BEGIN AVAILABLE DATA

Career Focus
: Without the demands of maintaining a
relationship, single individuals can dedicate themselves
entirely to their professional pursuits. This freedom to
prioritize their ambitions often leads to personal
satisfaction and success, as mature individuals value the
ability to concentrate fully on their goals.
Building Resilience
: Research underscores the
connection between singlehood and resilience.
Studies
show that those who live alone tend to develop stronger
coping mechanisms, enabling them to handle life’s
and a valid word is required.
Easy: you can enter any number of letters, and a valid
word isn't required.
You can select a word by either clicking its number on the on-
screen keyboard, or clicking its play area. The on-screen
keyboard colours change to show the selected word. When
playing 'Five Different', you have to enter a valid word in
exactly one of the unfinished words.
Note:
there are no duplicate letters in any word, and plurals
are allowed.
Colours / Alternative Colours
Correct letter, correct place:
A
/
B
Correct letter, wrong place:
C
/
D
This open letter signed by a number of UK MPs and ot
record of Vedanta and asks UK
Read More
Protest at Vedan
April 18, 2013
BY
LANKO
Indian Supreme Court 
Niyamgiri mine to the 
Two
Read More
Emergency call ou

END AVAILABLE DATA
BEGIN AVAILABLE DATA

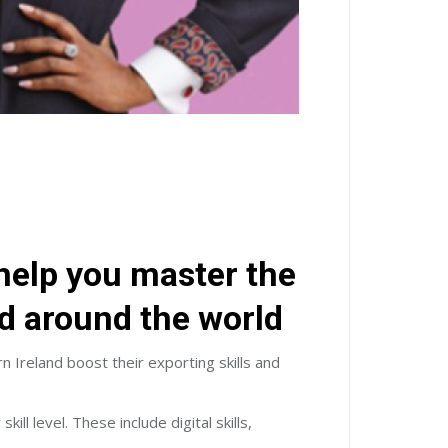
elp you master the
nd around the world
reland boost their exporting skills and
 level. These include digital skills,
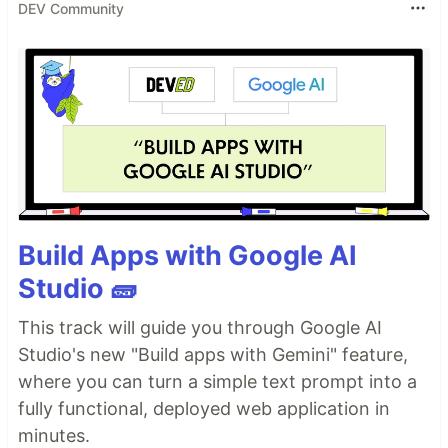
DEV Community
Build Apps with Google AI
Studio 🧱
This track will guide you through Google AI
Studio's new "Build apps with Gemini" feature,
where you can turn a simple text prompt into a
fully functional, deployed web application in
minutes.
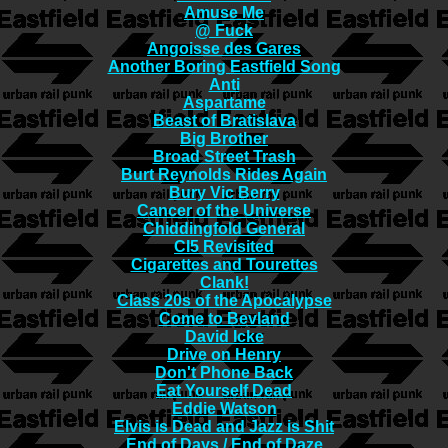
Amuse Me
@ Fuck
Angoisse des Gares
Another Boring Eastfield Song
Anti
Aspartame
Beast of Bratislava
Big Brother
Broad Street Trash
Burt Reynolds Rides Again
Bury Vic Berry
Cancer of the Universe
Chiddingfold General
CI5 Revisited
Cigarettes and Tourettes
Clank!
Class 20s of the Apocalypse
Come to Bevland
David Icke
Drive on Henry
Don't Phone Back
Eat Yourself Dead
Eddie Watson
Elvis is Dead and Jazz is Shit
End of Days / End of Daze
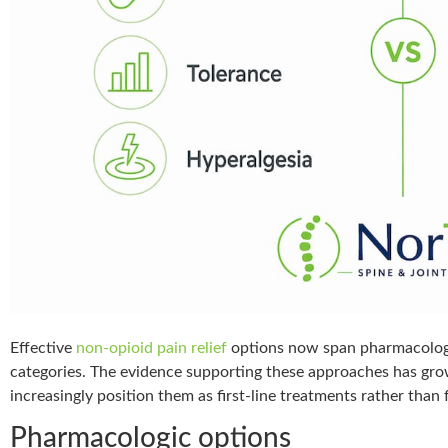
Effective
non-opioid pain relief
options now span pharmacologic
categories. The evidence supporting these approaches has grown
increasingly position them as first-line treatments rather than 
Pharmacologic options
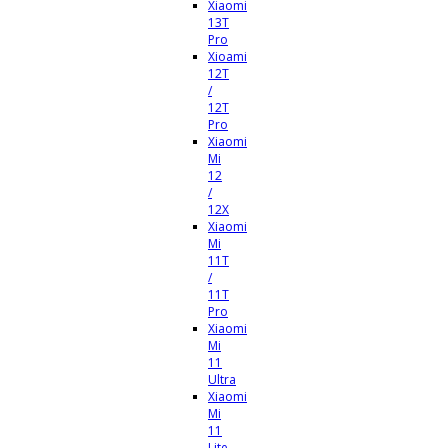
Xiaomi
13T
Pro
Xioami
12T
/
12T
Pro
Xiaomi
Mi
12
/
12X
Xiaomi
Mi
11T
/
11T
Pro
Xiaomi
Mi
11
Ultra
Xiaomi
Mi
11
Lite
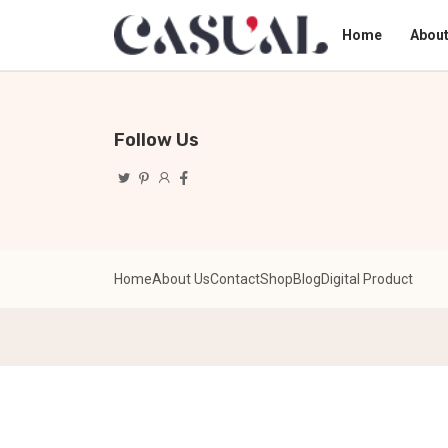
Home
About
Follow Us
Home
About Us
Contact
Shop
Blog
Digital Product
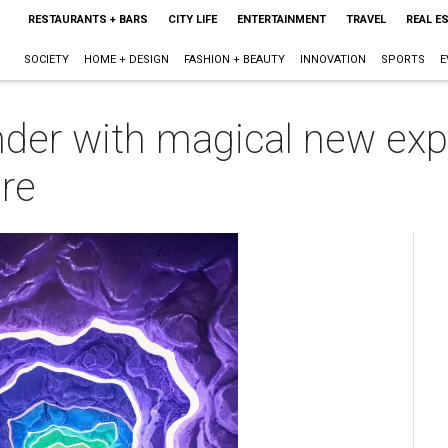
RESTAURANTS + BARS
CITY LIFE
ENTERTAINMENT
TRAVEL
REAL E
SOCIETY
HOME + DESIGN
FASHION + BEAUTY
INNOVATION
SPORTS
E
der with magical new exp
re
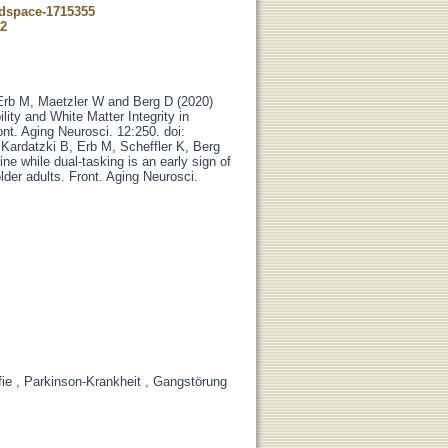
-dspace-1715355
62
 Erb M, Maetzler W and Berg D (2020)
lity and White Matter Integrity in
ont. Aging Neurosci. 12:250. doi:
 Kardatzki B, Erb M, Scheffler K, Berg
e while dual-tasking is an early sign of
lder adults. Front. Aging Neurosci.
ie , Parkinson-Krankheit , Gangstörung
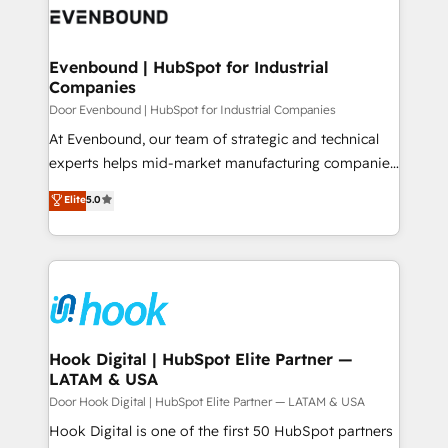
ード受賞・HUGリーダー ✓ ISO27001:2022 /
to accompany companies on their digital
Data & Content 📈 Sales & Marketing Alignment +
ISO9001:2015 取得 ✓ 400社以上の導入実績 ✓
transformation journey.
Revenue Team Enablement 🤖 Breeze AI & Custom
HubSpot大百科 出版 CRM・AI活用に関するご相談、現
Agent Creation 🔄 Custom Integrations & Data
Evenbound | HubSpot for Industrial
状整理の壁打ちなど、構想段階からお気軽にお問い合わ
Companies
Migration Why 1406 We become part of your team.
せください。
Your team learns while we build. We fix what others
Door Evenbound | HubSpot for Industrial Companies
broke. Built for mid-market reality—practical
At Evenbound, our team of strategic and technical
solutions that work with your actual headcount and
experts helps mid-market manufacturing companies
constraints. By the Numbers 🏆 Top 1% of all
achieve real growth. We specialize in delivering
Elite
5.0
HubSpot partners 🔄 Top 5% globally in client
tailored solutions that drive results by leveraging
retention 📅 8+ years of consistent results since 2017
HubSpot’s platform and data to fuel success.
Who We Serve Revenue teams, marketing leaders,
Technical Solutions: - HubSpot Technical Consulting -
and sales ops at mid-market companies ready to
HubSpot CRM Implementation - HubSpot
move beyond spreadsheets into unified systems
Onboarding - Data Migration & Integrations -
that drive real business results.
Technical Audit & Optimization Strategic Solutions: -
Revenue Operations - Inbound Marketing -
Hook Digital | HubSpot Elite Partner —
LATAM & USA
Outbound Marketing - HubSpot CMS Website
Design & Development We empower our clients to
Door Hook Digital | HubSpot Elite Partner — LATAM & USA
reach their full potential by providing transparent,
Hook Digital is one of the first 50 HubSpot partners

END AVAILABLE DATA

## WORK INSTRUCTIONS
Where the word "Google" appears in a line of the listing, that line is counted once; give the total alone.

## COMPLETED EXERCISE
2